Let’s be honest
I had a client recently ask me a pretty poignant question during a discovery call.
“What happens if we have to go back to the drawing board?” (i.e. start over) We were doing a full brand identity starting with strategy and moving into visual brand identity.
It’s one of those questions that makes my heart skip a beat. I think it’s maybe the implications hidden in the question that make me think the client is anticipating it going a certain way or has had recent negative experiences that they will bring to the project. But I answered this way. “If we have to go back to the ‘drawing board’ something has gone terribly wrong. One of two things has happened. 1) you have not been honest with me, or 2) I’ve not listened to you. In my experience both have happened.
The reason behind the assumption of and commitment to honesty is so important is because authenticity isn’t just a virtue in brand development work. It’s the whole point. It’s the outcome.
Authenticity isn’t just a virtue in brand development work. It’s the whole point. It’s the outcome.
Now, I don’t think anyone’s purposely lying to me anymore then I am purposely trying to not listen. But I do think there’s a logical inconsistency or even just wishful thinking that takes place that a honed outside perspective can more easily identify.

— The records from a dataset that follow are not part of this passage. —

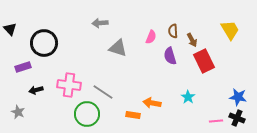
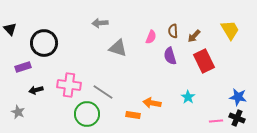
brown arrow: moved 2 px right, 4 px up; rotated 72 degrees clockwise
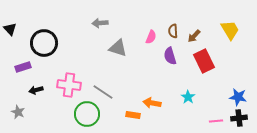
black cross: moved 2 px right; rotated 28 degrees counterclockwise
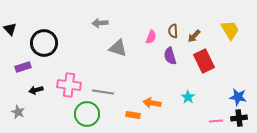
gray line: rotated 25 degrees counterclockwise
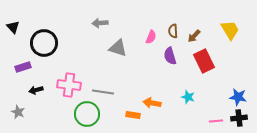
black triangle: moved 3 px right, 2 px up
cyan star: rotated 16 degrees counterclockwise
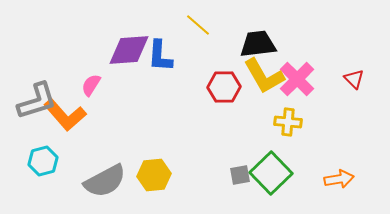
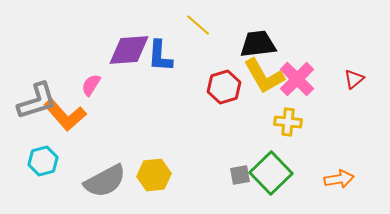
red triangle: rotated 35 degrees clockwise
red hexagon: rotated 16 degrees counterclockwise
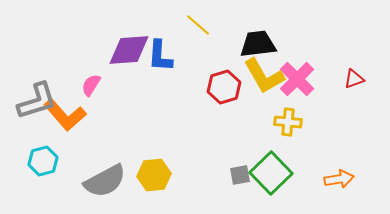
red triangle: rotated 20 degrees clockwise
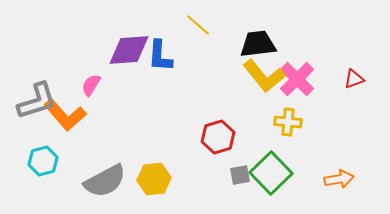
yellow L-shape: rotated 9 degrees counterclockwise
red hexagon: moved 6 px left, 50 px down
yellow hexagon: moved 4 px down
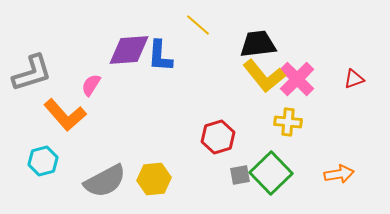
gray L-shape: moved 5 px left, 28 px up
orange arrow: moved 5 px up
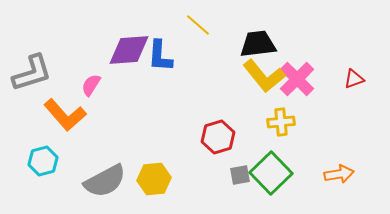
yellow cross: moved 7 px left; rotated 12 degrees counterclockwise
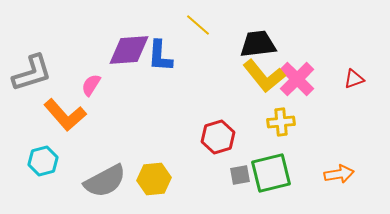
green square: rotated 30 degrees clockwise
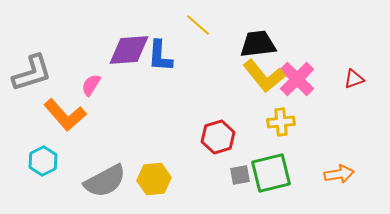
cyan hexagon: rotated 12 degrees counterclockwise
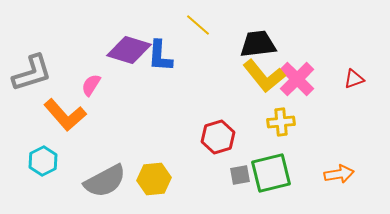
purple diamond: rotated 21 degrees clockwise
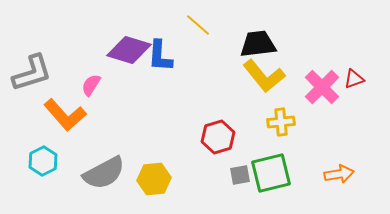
pink cross: moved 25 px right, 8 px down
gray semicircle: moved 1 px left, 8 px up
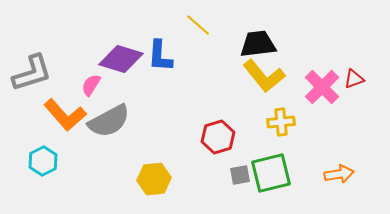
purple diamond: moved 8 px left, 9 px down
gray semicircle: moved 5 px right, 52 px up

An example of this would be where a client was assuring me that the disastrous PR incident of 10 plus years ago was certainly such a distance memory it hardly existed and had no bearing on any negative perception the brand was dealing with. Research (a 5 second google search) showed that was most certainly not the case.
We want to believe what we want to believe. We want to hear what we want to hear. Being honest about this and eagerly inviting outside and diverse perspectives are invaluable as a way to cut through our bias and our unwillingness or inability to see things clearly.
Authenticity works. The whole point of brand positioning is to connect. Connect quickly and connect meaningfully. To do that your story has to be well honed in a logical, truthful, authentic way and the creative output must clearly ladder up to that in a consistent way.
I love this work because I want more clarity in my life, not less. I want more honesty, I want more beauty. This thinking builds great brands (not to mention, creates really precise, effective creative work.) But, more importantly, it builds a better world.